Devotional 5: Receiving the Love of God
How would you define the word love? If you’re anything like me, it might bring to mind songs, movie quotes, or even relationships that are meaningful in our lives. Love can fuel the fire of a passionate relationship and anchor people together in challenging circumstances — yet, so often, the love we receive from one another is less than perfect.
I’ve experienced this in countless ways in my own life. Over years, I’ve learned to care deeply for people around me, only to be ignored, feel like I don’t belong, or be left behind while they move on to a new season in life. The love I received was meaningful as long as it lasted, but for me, the relational struggles I faced left a painful edge to the idea of fully loving someone.
As someone who’s grown up in a Christian home, I’ve heard love most often talked about as something that comes from God. Phrases like “God is love” and “for God so loved the world” are words that I can rattle off without a second thought sometimes, even while wrestling through trying to find love around me. But what do these even mean when trying to love and be loved by the people around me feels so difficult?
In the last few weeks, I’ve slowed down and pondered what these words I hear so often actually mean. The Bible talks about love from the very beginning, because He wove the desire for love into the fabric of who we are. We’re made to be like God in the same way a child is like their parent (Genesis 1:27), and just as God longs to love the people He created, we long to receive that love. He created us to be in relationship with other people (see Genesis 1-2), and the care and understanding we experience in those relationships is meant to be a blessing from Him.
But at the end of the day, we can search to the end of the world for love and still come up feeling thirsty. Human emotions were never meant to satisfy us. As people made to be like our Creator, we can only be satisfied in what He’s designed — the gift of Himself.
People often talk about Jesus demonstrating a life of sacrificial love. Throughout His time on earth, He did reveal God’s heart of unconditional care for the people that most others didn’t make time for. Then He went and laid down His life for the sake of the entire world, something no one else in history can lay claim to having done. He paid the highest price to truly show us love, and yet oftentimes, we push it to the back of the shelf and insist that the things of earth must be better.
1 John 3:1 says, “See what great love the Father has lavished on us, that we should be called children of God.” Though this is a verse I’ve heard countless times, it’s in the last few weeks that I’ve learned to really slow down and think about what this means. He’s lavished His love, freely, beyond anything we can measure, without conditions or holding back.

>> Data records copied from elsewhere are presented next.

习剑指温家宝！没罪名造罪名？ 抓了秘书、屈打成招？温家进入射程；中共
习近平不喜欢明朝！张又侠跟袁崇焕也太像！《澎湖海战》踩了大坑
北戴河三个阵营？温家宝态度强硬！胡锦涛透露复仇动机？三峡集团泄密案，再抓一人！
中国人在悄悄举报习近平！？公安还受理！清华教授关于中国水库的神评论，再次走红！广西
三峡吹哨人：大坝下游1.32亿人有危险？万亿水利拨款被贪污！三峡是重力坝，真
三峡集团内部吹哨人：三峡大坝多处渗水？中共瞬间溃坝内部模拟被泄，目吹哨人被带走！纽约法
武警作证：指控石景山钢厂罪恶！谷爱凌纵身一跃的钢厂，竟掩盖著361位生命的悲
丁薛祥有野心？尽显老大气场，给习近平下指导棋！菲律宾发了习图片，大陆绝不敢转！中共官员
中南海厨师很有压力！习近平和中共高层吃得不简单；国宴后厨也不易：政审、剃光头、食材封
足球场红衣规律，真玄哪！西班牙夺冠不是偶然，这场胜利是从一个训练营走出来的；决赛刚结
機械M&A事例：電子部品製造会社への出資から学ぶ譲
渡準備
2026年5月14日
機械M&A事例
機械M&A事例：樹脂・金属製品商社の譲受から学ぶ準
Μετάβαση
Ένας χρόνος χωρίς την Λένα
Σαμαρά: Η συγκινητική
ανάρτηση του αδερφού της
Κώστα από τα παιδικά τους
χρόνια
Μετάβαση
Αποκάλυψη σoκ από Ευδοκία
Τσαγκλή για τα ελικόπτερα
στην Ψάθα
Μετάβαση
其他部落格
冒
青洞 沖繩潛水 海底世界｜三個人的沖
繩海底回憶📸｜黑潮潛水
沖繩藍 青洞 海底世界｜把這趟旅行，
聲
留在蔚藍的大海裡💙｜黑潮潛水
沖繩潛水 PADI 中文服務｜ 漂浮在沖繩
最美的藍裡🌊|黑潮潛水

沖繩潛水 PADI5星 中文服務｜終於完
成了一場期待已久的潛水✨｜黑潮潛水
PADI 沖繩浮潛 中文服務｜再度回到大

No human I’ve met has loved me perfectly in this way, and it makes me wonder… why would I spend so much time trying to be recognized and valued by this world when I’ve always been treasured completely by the One who created me?

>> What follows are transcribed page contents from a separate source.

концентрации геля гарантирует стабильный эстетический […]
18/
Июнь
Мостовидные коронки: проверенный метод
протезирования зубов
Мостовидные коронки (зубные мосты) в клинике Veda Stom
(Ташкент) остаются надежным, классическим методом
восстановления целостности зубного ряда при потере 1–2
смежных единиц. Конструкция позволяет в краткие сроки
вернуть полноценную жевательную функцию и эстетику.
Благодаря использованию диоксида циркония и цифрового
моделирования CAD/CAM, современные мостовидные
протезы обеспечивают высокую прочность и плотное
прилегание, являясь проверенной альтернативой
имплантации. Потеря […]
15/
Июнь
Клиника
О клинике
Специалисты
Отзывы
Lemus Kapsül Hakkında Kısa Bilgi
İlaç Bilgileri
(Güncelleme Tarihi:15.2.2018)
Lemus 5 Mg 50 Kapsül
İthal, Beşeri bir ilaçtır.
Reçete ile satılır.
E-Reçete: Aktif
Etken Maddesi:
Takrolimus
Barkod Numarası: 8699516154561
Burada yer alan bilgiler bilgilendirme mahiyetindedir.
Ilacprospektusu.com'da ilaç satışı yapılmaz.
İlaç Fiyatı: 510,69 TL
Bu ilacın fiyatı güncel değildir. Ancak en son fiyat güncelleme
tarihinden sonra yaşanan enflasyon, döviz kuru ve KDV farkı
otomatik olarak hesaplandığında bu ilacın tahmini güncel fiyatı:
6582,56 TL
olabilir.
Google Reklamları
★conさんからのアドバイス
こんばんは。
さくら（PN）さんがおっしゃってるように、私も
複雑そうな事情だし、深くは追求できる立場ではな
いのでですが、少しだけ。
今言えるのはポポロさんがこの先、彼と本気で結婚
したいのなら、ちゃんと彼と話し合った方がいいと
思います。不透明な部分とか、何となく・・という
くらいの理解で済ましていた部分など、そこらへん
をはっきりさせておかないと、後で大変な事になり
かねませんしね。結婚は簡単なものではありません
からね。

Ultimately, receiving the love of God is something that requires us to recognize that this world isn’t enough. Instead of just brushing aside words I’ve heard so often and striving to earn something from people around me, I’ve chosen to find moments to slow down and let His promises actually sink in. If a person in my life told me they would lavish their love on me, I’d stop and listen — so why not do the same with God?
Regardless of whether or not we feel worthy of God’s love, He’s chosen to give it to us — and that’s something that will never change. Today, my encouragement is simple: make space to receive the gift God’s offered you, to find true rest in the love He’s created to satisfy your heart.
A song that encourages me to be still and receive God's love for me is
"Come and Rest" by Mission House. I've held to this song as a reminder of God's promises through many challenging seasons of struggling to find where I belong.
Click below to listen!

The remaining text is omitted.